Goal of the exercise -
The entries that follow should be repeated exactly, with no pictures kept.

Dataset entries
=== Section Start ===
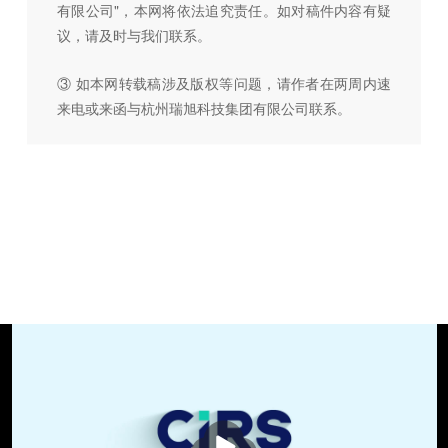
有限公司"，本网将依法追究责任。如对稿件内容有疑
议，请及时与我们联系。
③ 如本网转载稿涉及版权等问题，请作者在两周内速
来电或来函与杭州瑞旭科技集团有限公司联系。
播
放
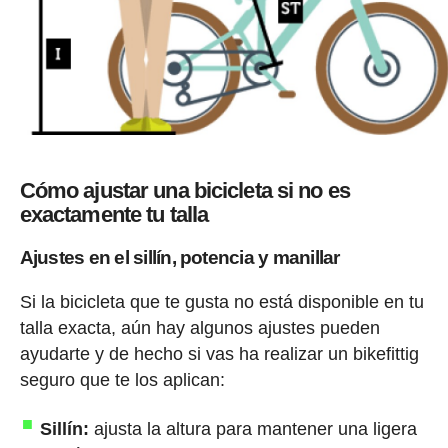
Cómo ajustar una bicicleta si no es
exactamente tu talla
Ajustes en el sillín, potencia y manillar
Si la bicicleta que te gusta no está disponible en tu
talla exacta, aún hay algunos ajustes pueden
ayudarte y de hecho si vas ha realizar un bikefittig
seguro que te los aplican:
Sillín:
ajusta la altura para mantener una ligera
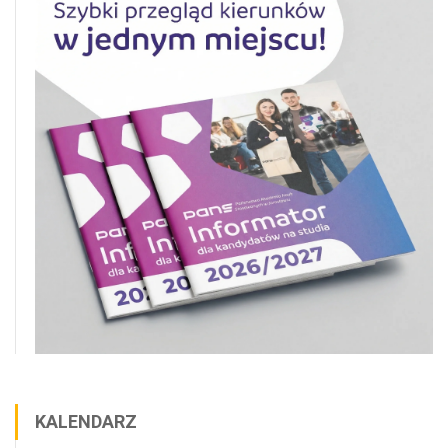
KALENDARZ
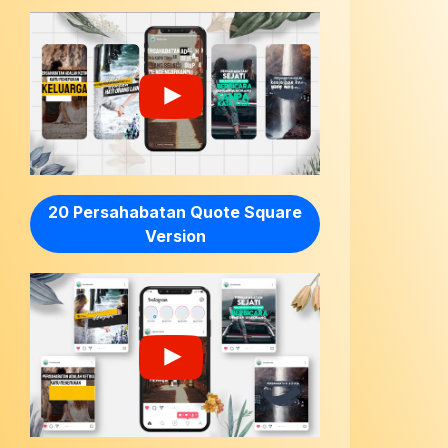
20 Persahabatan Quote Square
Version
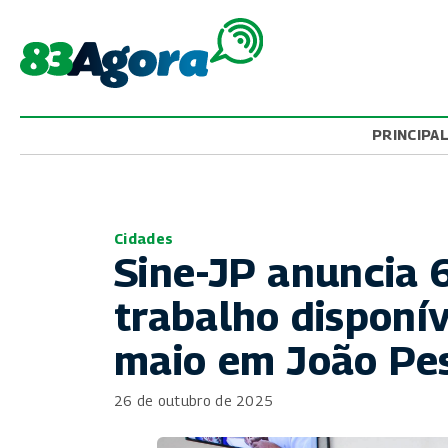
PRINCIPA
Cidades
Sine-JP anuncia 
trabalho disponív
maio em João Pe
26 de outubro de 2025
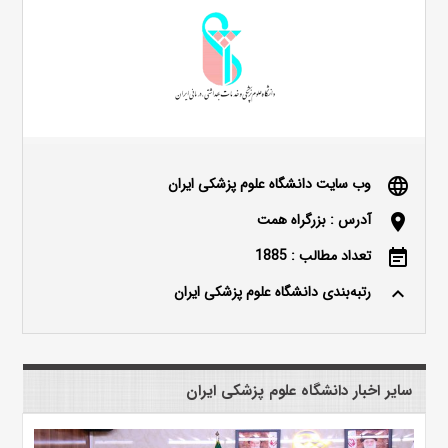
وب سایت دانشگاه علوم پزشکی ایران
language
آدرس : بزرگراه همت
location_on
تعداد مطالب : 1885
event_note
رتبه‌بندی دانشگاه علوم پزشکی ایران
keyboard_arrow_up
سایر اخبار دانشگاه علوم پزشکی ایران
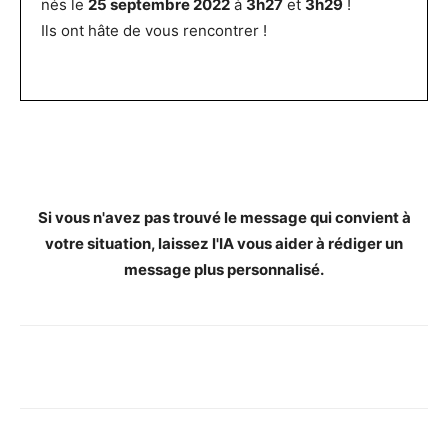
nés le
25 septembre 2022
à
3h27
et
3h29
!
Ils ont hâte de vous rencontrer !
Si vous n'avez pas trouvé le message qui convient à
votre situation, laissez l'IA vous aider à rédiger un
message plus personnalisé.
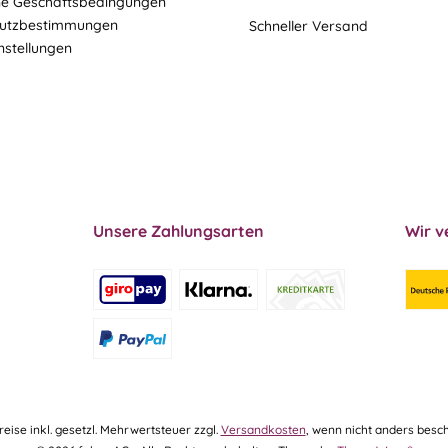
ne Geschäftsbedingungen
utzbestimmungen
Schneller Versand
nstellungen
Unsere Zahlungsarten
Wir v
Preise inkl. gesetzl. Mehrwertsteuer zzgl.
Versandkosten
, wenn nicht anders besch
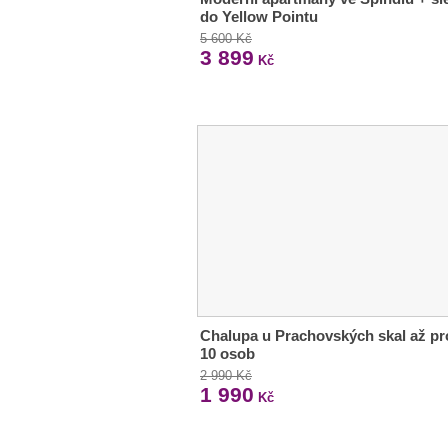
do Yellow Pointu
5 600 Kč
3 899
Kč
Chalupa u Prachovských skal až pr
10 osob
2 990 Kč
1 990
Kč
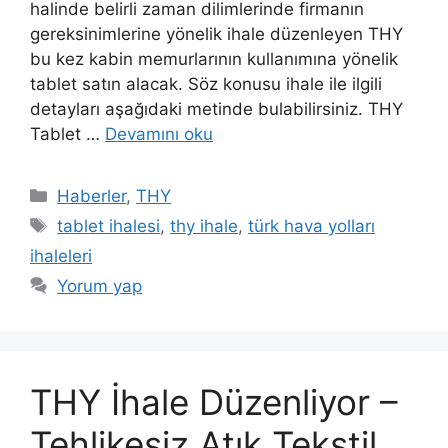
halinde belirli zaman dilimlerinde firmanın
gereksinimlerine yönelik ihale düzenleyen THY
bu kez kabin memurlarının kullanımına yönelik
tablet satın alacak. Söz konusu ihale ile ilgili
detayları aşağıdaki metinde bulabilirsiniz. THY
Tablet …
Devamını oku
Kategoriler
Haberler
,
THY
Etiketler
tablet ihalesi
,
thy ihale
,
türk hava yolları
ihaleleri
Yorum yap
THY İhale Düzenliyor –
Tehlikesiz Atık Tekstil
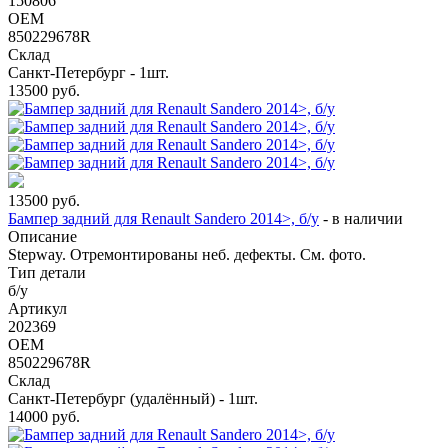
150806
OEM
850229678R
Склад
Санкт-Петербург - 1шт.
13500
руб.
13500
руб.
Бампер задний для Renault Sandero 2014>, б/у
-
в наличии
Описание
Stepway. Отремонтированы неб. дефекты. См. фото.
Тип детали
б/у
Артикул
202369
OEM
850229678R
Склад
Санкт-Петербург (удалённый) - 1шт.
14000
руб.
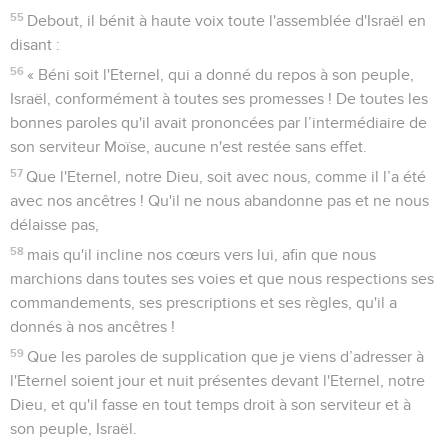
55
Debout, il bénit à haute voix toute l'assemblée d'Israël en
disant :
56
« Béni soit l'Eternel, qui a donné du repos à son peuple,
Israël, conformément à toutes ses promesses ! De toutes les
bonnes paroles qu'il avait prononcées par l’intermédiaire de
son serviteur Moïse, aucune n'est restée sans effet.
57
Que l'Eternel, notre Dieu, soit avec nous, comme il l’a été
avec nos ancêtres ! Qu'il ne nous abandonne pas et ne nous
délaisse pas,
58
mais qu'il incline nos cœurs vers lui, afin que nous
marchions dans toutes ses voies et que nous respections ses
commandements, ses prescriptions et ses règles, qu'il a
donnés à nos ancêtres !
59
Que les paroles de supplication que je viens d’adresser à
l'Eternel soient jour et nuit présentes devant l'Eternel, notre
Dieu, et qu'il fasse en tout temps droit à son serviteur et à
son peuple, Israël.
=== Section End ===
Task response -
有限公司"，本网将依法追究责任。如对稿件内容有疑
议，请及时与我们联系。
③ 如本网转载稿涉及版权等问题，请作者在两周内速
来电或来函与杭州瑞旭科技集团有限公司联系。
播
放
Cómo ajustar una bicicleta si no es
exactamente tu talla
Ajustes en el sillín, potencia y manillar
Si la bicicleta que te gusta no está disponible en tu
talla exacta, aún hay algunos ajustes pueden
ayudarte y de hecho si vas ha realizar un bikefittig
seguro que te los aplican:
Sillín:
ajusta la altura para mantener una ligera
KALENDARZ
20 Persahabatan Quote Square
Version
PRINCIPA
Cidades
Sine-JP anuncia 
trabalho disponív
maio em João Pe
26 de outubro de 2025
وب سایت دانشگاه علوم پزشکی ایران
language
آدرس : بزرگراه همت
location_on
تعداد مطالب : 1885
event_note
رتبه‌بندی دانشگاه علوم پزشکی ایران
keyboard_arrow_up
سایر اخبار دانشگاه علوم پزشکی ایران
nés le
25 septembre 2022
à
3h27
et
3h29
!
Ils ont hâte de vous rencontrer !
Si vous n'avez pas trouvé le message qui convient à
votre situation, laissez l'IA vous aider à rédiger un
message plus personnalisé.
ne Geschäftsbedingungen
utzbestimmungen
Schneller Versand
nstellungen
Unsere Zahlungsarten
Wir v
Preise inkl. gesetzl. Mehrwertsteuer zzgl.
Versandkosten
, wenn nicht anders besch
do Yellow Pointu
5 600 Kč
3 899
Kč
Chalupa u Prachovských skal až pr
10 osob
2 990 Kč
1 990
Kč
halinde belirli zaman dilimlerinde firmanın
gereksinimlerine yönelik ihale düzenleyen THY
bu kez kabin memurlarının kullanımına yönelik
tablet satın alacak. Söz konusu ihale ile ilgili
detayları aşağıdaki metinde bulabilirsiniz. THY
Tablet …
Devamını oku
Kategoriler
Haberler
,
THY
Etiketler
tablet ihalesi
,
thy ihale
,
türk hava yolları
ihaleleri
Yorum yap
THY İhale Düzenliyor –
Tehlikesiz Atık Tekstil
150806
OEM
850229678R
Склад
Санкт-Петербург - 1шт.
13500
руб.
13500
руб.
Бампер задний для Renault Sandero 2014>, б/у
-
в наличии
Описание
Stepway. Отремонтированы неб. дефекты. См. фото.
Тип детали
б/у
Артикул
202369
OEM
850229678R
Склад
Санкт-Петербург (удалённый) - 1шт.
14000
руб.
55
Debout, il bénit à haute voix toute l'assemblée d'Israël en
disant :
56
« Béni soit l'Eternel, qui a donné du repos à son peuple,
Israël, conformément à toutes ses promesses ! De toutes les
bonnes paroles qu'il avait prononcées par l’intermédiaire de
son serviteur Moïse, aucune n'est restée sans effet.
57
Que l'Eternel, notre Dieu, soit avec nous, comme il l’a été
avec nos ancêtres ! Qu'il ne nous abandonne pas et ne nous
délaisse pas,
58
mais qu'il incline nos cœurs vers lui, afin que nous
marchions dans toutes ses voies et que nous respections ses
commandements, ses prescriptions et ses règles, qu'il a
donnés à nos ancêtres !
59
Que les paroles de supplication que je viens d’adresser à
l'Eternel soient jour et nuit présentes devant l'Eternel, notre
Dieu, et qu'il fasse en tout temps droit à son serviteur et à
son peuple, Israël.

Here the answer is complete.